Dalam kasus Via Vallen, kita bisa bercermin dari komentar salah satu selebriti yang menerima pengakuan melalui ‘ lebay ‘. Ia mengatakan kalau pesan-pesan tidak senonoh diterima Via sebenarnya adalah hal yang biasa. Hal ini juga merupakan bentuk penyangkalan terhadap pelecehan seksual yang terjadi pada perempuan.

Alasan kedua, takut akan berubah. Banyak pelecehan seksual yang dilakukan oleh rekan kerja atau bahkan atasannya.

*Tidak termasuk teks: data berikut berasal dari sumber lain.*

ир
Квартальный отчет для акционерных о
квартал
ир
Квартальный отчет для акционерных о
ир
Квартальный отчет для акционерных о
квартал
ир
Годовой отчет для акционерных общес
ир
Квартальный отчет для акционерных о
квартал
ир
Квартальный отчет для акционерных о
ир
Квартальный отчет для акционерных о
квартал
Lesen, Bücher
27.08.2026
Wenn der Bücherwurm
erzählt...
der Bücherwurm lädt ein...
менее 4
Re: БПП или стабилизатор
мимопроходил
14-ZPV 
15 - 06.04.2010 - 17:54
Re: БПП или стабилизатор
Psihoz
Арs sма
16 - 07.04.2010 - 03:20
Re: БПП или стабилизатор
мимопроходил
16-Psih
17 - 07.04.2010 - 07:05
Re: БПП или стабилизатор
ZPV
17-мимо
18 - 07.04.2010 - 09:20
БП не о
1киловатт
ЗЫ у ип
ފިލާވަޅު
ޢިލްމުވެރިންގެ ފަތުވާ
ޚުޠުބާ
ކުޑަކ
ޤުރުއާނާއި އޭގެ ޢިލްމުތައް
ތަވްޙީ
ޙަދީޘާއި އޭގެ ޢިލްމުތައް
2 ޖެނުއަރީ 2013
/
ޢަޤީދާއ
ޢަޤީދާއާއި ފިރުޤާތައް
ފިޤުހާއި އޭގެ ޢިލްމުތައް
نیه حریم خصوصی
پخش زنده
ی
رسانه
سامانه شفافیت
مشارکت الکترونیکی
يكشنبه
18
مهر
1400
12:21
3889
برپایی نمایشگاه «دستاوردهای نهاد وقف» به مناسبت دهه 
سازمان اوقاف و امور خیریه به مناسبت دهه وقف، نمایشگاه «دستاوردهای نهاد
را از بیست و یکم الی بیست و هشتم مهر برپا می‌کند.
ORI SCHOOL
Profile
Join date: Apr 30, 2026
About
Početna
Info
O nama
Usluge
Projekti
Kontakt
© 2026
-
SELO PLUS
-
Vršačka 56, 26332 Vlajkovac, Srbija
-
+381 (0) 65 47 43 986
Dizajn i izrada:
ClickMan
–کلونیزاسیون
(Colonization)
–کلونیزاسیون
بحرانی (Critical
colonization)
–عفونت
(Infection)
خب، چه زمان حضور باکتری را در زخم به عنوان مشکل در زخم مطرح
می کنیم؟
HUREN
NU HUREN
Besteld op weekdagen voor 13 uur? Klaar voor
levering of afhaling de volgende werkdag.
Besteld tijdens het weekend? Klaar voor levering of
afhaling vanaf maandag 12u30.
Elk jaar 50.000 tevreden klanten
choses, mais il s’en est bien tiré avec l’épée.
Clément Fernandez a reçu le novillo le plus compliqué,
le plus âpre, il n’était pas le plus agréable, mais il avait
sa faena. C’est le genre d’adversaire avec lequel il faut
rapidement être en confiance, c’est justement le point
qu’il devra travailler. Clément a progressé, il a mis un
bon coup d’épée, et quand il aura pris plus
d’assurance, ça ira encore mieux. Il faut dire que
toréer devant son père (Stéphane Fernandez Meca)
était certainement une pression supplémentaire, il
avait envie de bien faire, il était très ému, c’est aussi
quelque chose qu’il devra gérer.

Ketakutan akan muncul seperti dipecat atau tidak bisa naik pangkat membuat perempuan takut melaporkan kasusnya, jika diminta meminjamkan atasan

Dalam survei yang dilakukan oleh Lentera Sintas Indonesia, salah satu alasan terbesar adalah pelecehan seksi yang tidak didukung karena adanya pertentangan akan kehilangan pekerjaan

Alasan ketiga, korban takut orang lain tidak percaya menjadi korban pelecehan seksi. Bahkan lebih parah lagi, selain tidak terpercaya, sering kali korban pelecehan seksi malah sulit dipermalukan atau dipermalukan.

Kembali kita melihat kasus yang dialami oleh Via Vallen. Setelah memposting perihal masalah pelecehannya , ia tidak hanya mendapati komentar ‘lebay’ tetapi juga hujatan di akun Instagram-nya.

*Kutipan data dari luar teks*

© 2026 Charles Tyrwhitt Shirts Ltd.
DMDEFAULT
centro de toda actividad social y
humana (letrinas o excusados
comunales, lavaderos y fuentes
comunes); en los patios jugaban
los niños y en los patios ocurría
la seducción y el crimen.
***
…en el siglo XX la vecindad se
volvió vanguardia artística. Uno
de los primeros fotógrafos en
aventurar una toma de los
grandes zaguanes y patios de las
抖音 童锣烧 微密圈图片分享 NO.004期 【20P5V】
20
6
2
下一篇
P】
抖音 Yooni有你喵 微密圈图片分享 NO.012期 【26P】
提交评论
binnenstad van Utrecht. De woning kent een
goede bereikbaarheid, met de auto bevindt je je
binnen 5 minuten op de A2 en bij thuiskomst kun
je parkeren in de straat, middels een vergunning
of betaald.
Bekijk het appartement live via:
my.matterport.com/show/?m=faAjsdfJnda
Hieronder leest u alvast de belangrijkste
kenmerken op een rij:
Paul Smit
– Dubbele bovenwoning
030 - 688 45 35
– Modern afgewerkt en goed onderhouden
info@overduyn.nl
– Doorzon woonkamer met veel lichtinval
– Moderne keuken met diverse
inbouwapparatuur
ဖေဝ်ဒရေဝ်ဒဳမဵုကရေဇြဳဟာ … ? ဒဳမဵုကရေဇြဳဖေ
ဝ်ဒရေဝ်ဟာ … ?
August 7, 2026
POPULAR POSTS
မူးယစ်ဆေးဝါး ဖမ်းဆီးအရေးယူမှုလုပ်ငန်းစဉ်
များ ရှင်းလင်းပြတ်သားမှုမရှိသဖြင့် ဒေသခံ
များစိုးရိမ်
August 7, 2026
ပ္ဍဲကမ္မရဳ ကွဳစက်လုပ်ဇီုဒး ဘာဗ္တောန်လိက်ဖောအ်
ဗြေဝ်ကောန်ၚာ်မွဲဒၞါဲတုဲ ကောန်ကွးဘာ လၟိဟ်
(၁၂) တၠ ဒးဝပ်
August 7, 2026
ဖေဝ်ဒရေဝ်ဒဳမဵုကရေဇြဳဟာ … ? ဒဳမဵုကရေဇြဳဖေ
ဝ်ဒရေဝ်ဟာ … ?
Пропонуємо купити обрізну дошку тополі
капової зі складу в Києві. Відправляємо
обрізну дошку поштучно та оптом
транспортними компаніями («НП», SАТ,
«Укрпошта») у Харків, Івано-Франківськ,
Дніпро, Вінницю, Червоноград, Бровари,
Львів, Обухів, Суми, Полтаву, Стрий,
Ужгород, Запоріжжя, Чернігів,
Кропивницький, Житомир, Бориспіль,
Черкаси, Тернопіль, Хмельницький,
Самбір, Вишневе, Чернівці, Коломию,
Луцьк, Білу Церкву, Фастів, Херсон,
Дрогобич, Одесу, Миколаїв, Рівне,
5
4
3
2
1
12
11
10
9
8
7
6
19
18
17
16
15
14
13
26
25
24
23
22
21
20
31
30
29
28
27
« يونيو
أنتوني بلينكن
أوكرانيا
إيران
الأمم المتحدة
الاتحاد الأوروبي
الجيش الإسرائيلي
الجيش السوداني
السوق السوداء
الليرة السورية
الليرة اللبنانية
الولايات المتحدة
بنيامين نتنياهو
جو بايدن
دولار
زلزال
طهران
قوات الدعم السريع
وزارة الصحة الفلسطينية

Komnas Perempuan yang dituangkan dalam cuitan bertuliskan, “Yang terhormat netijen yang mahabenar, jika ada perempuan yang berjuang melawan kekerasan, itu harus kita dukung! Sikap yang selamat ingin membuatnya semakin meraja rela!”

alasan terakhir adalah rasa malu. Pelecehan seksi memang sulit yang dihinakan, sehingga tidak aneh jika kemudian dikalahkan.

Korban akan merasa telah ‘terinvasi’ dan mengambil harga dirinya. Perasaan ini, membantah kemudian digabungkan dengan orang di sekitarnya yang malah mempermalukan, akan membuat korban menyalahkan diri sendiri dan enggan melaporkan masalahnya karena ada perasaan bersalah.

Sumber: materi kelompok 7 kelas Bunda Sayang Kalimantan batch 5

Kesimpulan yang saya ambil dari presentasi kelompok 7 adalah kejahatan timbul karena ada nya kesempatan begitu pula kejahatn seksual, oleh karenanya sdh sepatutnya kita mengenalkan kepada anak menutup aurat sejak dini.